O'Brien 'not a bit concerned' over tribunal report going to the DPP
BILLIONAIRE businessman Denis O'Brien said yesterday he is "not in the least bit concerned" about the Government's decision to refer the Moriarty Tribunal report to the Director of Public Prosecutions (DPP).
The tribunal found that Mr O'Brien made payments to former communications minister Michael Lowry, who it said had "influenced" and "delivered" the victory for Mr O'Brien's Esat Digifone consortium in the second mobile phone licence competition.
But Mr O'Brien, whose wealth is valued at $4.2bn (€2.9bn) by 'Forbes' magazine, rejected the tribunal's findings again yesterday. He said he was "not in the least bit concerned" about its report being sent to the DPP.
"We'd welcome that. At the end of the day, the DPP will come and look at this and then make their own decision," he said.
The tribunal found that an associate of Mr O'Brien made a lodgement of IR£147,000 into Mr Lowry's offshore account in the Isle of Man in 1996 shortly after the mobile phone licence was awarded to Esat Digifone.
Although Mr Lowry returned the money the following year when the McCracken Tribunal into payments for politicians was established, the tribunal said it represented a payment by Mr O'Brien to Mr Lowry.

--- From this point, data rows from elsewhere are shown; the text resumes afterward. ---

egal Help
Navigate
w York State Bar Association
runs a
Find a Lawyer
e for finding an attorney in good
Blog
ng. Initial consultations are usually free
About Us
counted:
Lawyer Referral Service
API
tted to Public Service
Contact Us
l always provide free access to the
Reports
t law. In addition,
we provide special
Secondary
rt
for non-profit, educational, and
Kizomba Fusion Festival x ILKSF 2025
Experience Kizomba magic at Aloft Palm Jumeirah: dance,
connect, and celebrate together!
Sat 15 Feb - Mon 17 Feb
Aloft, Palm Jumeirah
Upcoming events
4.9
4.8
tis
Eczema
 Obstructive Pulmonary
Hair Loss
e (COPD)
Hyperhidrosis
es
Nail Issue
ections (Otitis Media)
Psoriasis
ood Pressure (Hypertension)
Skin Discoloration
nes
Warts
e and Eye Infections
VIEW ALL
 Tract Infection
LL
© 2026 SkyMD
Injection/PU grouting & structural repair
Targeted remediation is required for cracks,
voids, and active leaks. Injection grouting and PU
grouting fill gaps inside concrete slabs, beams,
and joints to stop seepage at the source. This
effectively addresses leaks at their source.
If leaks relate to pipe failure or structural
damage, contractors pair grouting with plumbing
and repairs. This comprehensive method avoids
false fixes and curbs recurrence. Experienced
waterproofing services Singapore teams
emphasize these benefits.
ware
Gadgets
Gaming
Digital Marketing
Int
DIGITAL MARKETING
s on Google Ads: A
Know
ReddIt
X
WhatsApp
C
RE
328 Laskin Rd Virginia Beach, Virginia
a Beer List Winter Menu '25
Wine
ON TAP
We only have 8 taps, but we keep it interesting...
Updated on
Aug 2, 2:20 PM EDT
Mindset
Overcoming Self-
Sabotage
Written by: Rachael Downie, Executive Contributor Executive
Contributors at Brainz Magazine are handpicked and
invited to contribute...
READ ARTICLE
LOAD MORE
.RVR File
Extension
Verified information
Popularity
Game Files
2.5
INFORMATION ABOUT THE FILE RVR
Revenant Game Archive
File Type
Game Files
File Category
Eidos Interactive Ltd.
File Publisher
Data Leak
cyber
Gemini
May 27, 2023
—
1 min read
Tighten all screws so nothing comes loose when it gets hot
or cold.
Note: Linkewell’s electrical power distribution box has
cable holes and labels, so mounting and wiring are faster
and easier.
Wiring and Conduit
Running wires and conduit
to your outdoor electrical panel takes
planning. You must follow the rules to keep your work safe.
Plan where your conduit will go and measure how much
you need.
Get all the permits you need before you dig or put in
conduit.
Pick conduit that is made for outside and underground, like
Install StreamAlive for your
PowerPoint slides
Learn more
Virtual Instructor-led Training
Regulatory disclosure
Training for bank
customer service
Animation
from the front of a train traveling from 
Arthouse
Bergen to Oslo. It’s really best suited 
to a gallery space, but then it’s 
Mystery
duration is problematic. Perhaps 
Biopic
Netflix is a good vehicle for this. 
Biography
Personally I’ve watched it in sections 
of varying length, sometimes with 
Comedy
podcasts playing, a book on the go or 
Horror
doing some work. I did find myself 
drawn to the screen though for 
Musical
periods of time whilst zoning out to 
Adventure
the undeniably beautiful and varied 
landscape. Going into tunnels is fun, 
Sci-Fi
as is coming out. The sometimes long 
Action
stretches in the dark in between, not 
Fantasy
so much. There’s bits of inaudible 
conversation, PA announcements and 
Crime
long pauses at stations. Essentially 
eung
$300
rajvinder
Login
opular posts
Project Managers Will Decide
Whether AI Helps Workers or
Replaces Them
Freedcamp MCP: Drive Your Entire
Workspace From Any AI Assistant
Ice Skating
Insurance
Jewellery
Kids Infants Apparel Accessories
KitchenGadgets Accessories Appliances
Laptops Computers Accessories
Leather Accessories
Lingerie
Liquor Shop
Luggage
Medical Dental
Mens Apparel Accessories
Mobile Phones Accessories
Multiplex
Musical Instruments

Mr O'Brien told RTE yesterday that the money had been given by him to his business associate David Austin to buy a house for his parents in Spain. He said he had bought this house for IR£147,000.
"I sold it four or five years ago for €300,000. That's where that ended. If you're going to give money to somebody, the money has to go to them," he said.

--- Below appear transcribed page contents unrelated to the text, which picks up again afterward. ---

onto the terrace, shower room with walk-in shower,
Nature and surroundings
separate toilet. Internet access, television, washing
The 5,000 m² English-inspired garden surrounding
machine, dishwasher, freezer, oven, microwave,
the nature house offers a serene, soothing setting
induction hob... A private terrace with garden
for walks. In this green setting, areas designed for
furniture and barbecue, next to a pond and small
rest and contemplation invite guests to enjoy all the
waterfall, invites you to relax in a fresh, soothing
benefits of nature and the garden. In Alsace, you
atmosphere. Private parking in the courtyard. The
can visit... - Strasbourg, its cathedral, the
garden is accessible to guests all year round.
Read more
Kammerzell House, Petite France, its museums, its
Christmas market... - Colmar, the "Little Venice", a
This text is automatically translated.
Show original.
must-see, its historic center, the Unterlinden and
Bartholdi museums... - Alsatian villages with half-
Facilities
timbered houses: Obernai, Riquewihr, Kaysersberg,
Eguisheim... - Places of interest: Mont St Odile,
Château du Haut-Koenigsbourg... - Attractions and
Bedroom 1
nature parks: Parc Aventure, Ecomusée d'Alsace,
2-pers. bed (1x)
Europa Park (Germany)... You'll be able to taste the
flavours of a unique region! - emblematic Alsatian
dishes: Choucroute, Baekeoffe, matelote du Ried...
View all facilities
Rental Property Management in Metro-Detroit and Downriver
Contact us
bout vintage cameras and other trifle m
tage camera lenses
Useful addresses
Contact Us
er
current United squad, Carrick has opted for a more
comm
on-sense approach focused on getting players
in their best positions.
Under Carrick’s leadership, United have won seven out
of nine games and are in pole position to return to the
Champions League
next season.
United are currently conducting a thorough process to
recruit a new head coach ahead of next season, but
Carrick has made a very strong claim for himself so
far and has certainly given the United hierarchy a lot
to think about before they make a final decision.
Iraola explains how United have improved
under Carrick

The tribunal also investigated the purchase of a house in Mansfield, England, in the name of Mr Lowry for stg£250,000 (€285,000) in 1999.
Around stg£225,000 (€256,000) of this was funded from a bank account held by Mr O'Brien in London.
The tribunal found that this money represented the proceeds of a payment made by Mr O'Brien to Mr Lowry through an associate.
Mr O'Brien said Mr Lowry only owned 10pc of the property he had paid for, with his associate Aidan Phelan owning the remaining 90pc.
He denied that Mr Lowry would have been allowed to keep 100pc of the property if the Moriarty Tribunal had not started investigating it.
"That is totally untrue because if you look at what happened, he paid for 10pc of the deal and he got 10pc of the deal," he said.
The report also contains details of how Mr Lowry actually met Mr O'Brien. Their first face-to-face meeting was arranged by the late Fine Gael TD Jim Mitchell.
Another meeting was facilitated by Padraig O hUiginn, the former secretary general of the Department of the Taoiseach.
He had been invited by Mr O'Brien to join the Esat Digifone board as part of the preparations for the mobile phone licence bid.
Mr O hUiginn had tickets for the 1995 All Ireland football final between Dublin and Tyrone because he was chairman of Bord Failte -- which is now Failte Ireland.
He invited Mr O'Brien to accompany him and it was there that Mr O'Brien met Mr Lowry and invited him to meet him again after the match.